D'après de nombreux producteurs comme Luc Verrier, ce n’est tout simplement pas une option réaliste. Je suis vraiment beaucoup trop petit, rétorque Luc Verrier. Si tu n’as pas un camion de 53 pieds, tu ne penses pas à aller dans les entrepôts. Ça prend des volumes.

En plus des enjeux de quantités, certains producteurs trouvent illogique que leurs produits soient envoyés dans un entrepôt dans une métropole avant d’être retournés sur les tablettes de leur épicerie en région. Il y a comme un non-sens là-dedans, juge Frédéric Jobin-Lawler.

Les clients ont d’ailleurs tout à gagner à ce que leurs produits frais soient livrés directement à l’épicerie, selon M. Jobin-Lawler.

Lorsque c’est livré d’ici [directement à l’épicerie ou au marchand] la tomate est récoltée la journée même, il n'y a pas de contact avec le frigidaire. On ne peut pas parler de la même chose avec les tomates qui vont circuler dans les grands entrepôts.

Une citation de :Frédéric Jobin-Lawler, copropriétaire de l’Abri végétal

L’une des variétés de tomates cultivées par les Serres Verrier rend impossible une mise en marché par les entrepôts. La variété de tomate qu’on utilise ne supporte pas le transport parce qu’elles sont moins fermes, mais ont plus de goût, explique Luc Verrier.

Les deux producteurs jugent plus qu’important que les produits locaux soient étiquetés différemment des autres produits du Québec. Le local, c’est du 50 km à la ronde, ce n’est pas du Demers ou du Savoura [de grands producteurs de tomates], dont les tomates peuvent avoir voyagé 300-400 km avant d’arriver.

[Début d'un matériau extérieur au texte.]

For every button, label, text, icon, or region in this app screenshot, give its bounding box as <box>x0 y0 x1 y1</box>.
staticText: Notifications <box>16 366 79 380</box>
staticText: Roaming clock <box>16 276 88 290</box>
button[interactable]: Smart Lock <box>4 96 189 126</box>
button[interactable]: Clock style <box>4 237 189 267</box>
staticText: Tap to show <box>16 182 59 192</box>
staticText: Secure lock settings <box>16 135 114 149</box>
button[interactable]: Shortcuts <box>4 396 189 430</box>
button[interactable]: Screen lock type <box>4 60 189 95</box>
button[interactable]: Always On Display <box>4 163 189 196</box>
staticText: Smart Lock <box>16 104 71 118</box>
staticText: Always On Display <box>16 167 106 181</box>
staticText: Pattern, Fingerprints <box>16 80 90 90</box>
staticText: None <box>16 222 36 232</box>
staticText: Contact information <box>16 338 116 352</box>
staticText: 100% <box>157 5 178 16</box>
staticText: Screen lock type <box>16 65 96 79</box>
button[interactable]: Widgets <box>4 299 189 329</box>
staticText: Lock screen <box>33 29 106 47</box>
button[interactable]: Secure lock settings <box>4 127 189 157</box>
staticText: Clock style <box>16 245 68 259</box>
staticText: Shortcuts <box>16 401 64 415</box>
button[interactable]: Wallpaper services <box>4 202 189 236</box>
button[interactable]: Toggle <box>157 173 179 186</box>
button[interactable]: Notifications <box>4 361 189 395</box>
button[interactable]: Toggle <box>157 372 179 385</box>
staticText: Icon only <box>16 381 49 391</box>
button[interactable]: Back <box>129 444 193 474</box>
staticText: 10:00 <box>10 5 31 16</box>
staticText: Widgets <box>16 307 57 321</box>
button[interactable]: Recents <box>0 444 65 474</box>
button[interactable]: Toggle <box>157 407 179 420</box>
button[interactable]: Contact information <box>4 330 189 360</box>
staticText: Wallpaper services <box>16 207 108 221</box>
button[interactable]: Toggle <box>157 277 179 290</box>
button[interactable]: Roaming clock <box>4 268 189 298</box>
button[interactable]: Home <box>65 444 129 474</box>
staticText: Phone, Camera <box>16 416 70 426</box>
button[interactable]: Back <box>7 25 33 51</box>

Plus de flexibilité chez certaines grandes chaînes

Provigo a récemment changé son modèle d’affaires et autorisé davantage de producteurs à négocier directement avec les magasins. Récemment, on a ouvert davantage la possibilité aux producteurs de faire affaire directement avec les magasins, explique Johanne Héroux, directrice principale des affaires corporatives pour Les Compagnies Loblaw limitée. Le fameux circuit court.

La pandémie nous a amenés à revoir notre façon de faire et donner un accès beaucoup plus simple à nos tablettes à nos producteurs locaux et régionaux avoisinants. C’est un changement complet de modèle d’affaires.

Une citation de :Johanne Héroux, directrice principale des affaires corporatives de Loblaw

Mais il ne serait pas possible que l’ensemble des légumes, par exemple, soient fournis de cette façon, notamment pour être en mesure de produire des circulaires. Ce serait une gestion très complexe. On n’est pas une petite épicerie du coin, explique Mme Héroux. Faut que ce soit centralisé d’une certaine façon.

Des gérants d’épiceries qui veulent favoriser les producteurs locaux

Pour le directeur adjoint de l'IGA de Cookshire-Eaton, il est important de prioriser le circuit court autant que possible. Ça fait beaucoup plus de sens, si on peut avoir des tomates qui proviennent d’un fournisseur local, que d’un fournisseur qui vient de 200-300 km plus loin, explique Pierre Genest-Denis.

Il rappelle cependant que certains producteurs régionaux sont aussi distribués par l’entrepôt de Sobeys à l’échelle de la province, comme la crème glacée Coaticook. Bref, il n’est pas obligatoire d'avoir des ententes directement avec les producteurs pour avoir des produits locaux.

Il juge que les règles actuelles de son enseigne [Sobeys], qui l’obligent à acheter la forte majorité de ses produits par l’entremise de l’entrepôt, ne sont pas trop contraignantes. Ça ne nous limite pas, on a bien assez de place, souligne-t-il. Il n’y a vraiment pas de frein au niveau de la fidélité.

Encore beaucoup d’importation

  • 50 % des produits alimentaires vendus au Québec sont fournis par des fournisseurs à l’international (23 %) ou des autres provinces canadiennes (27 %)

Source : Bottin de la consommation et distribution alimentaire du Québec (édition 2020)

Quoi qu’il en soit, l’Union des producteurs agricoles réclame des assouplissements aux règles des supermarchés en faveur des producteurs locaux.

Des assouplissements qui pourraient avoir des répercussions importantes, puisque cinq grandes enseignes détiennent 75 % des parts de marché de l’alimentation au Québec, selon le Bottin de la consommation et distribution alimentaire du Québec (édition 2020).